● Action item
Omit images. Retype all entries verbatim.

Extracted records
>>

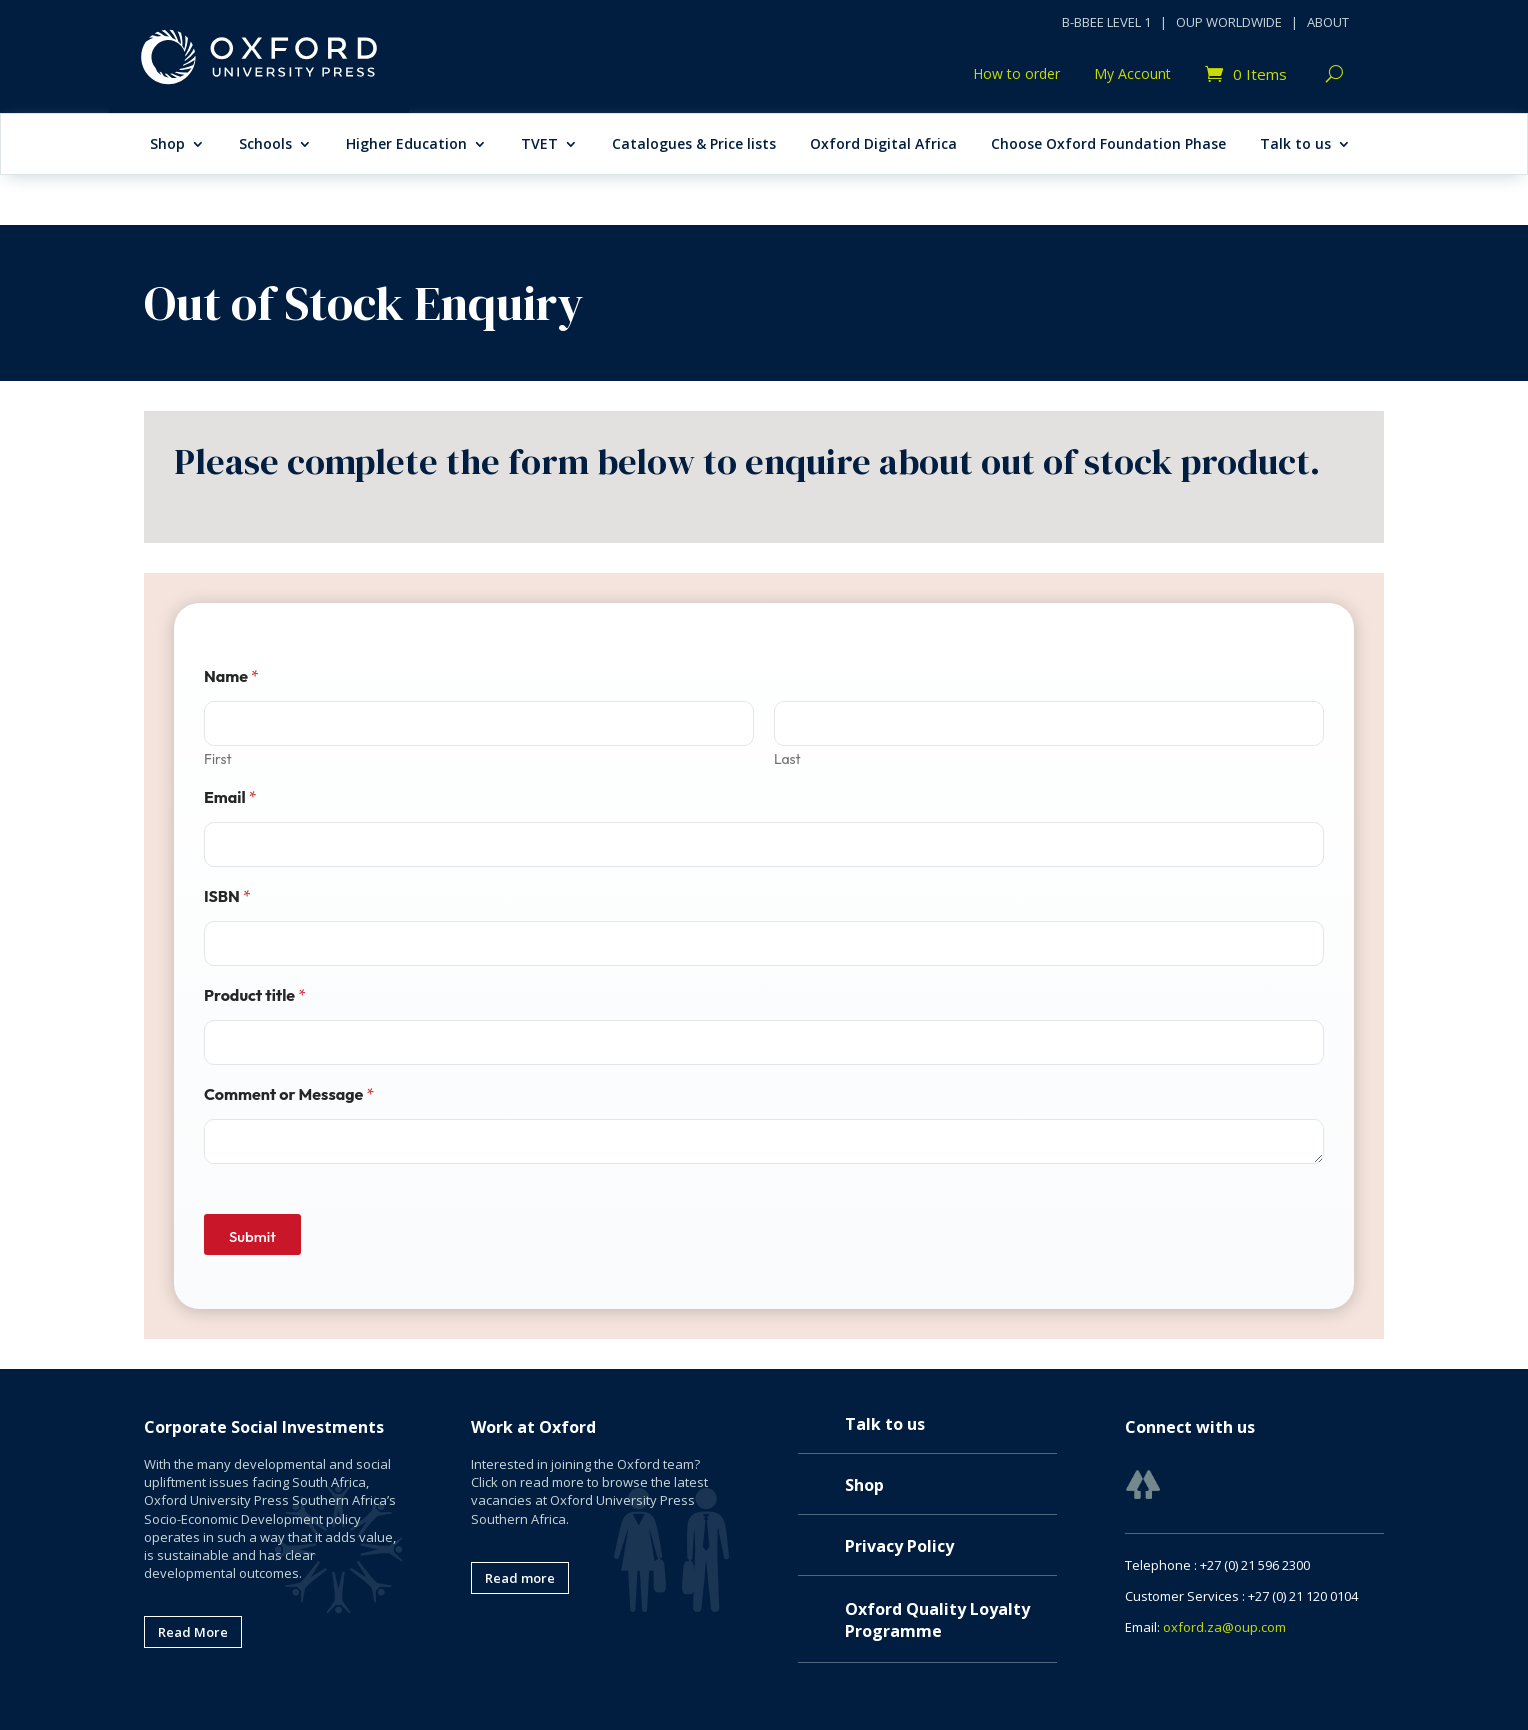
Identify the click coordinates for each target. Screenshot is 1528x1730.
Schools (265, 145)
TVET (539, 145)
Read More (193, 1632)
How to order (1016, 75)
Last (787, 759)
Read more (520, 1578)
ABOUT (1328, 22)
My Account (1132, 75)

<<

● Answer to this exercise
Identify the click coordinates for each target. Screenshot is 1528x1730.
Schools (265, 145)
TVET (539, 145)
Read More (193, 1632)
How to order (1016, 75)
Last (787, 759)
Read more (520, 1578)
ABOUT (1328, 22)
My Account (1132, 75)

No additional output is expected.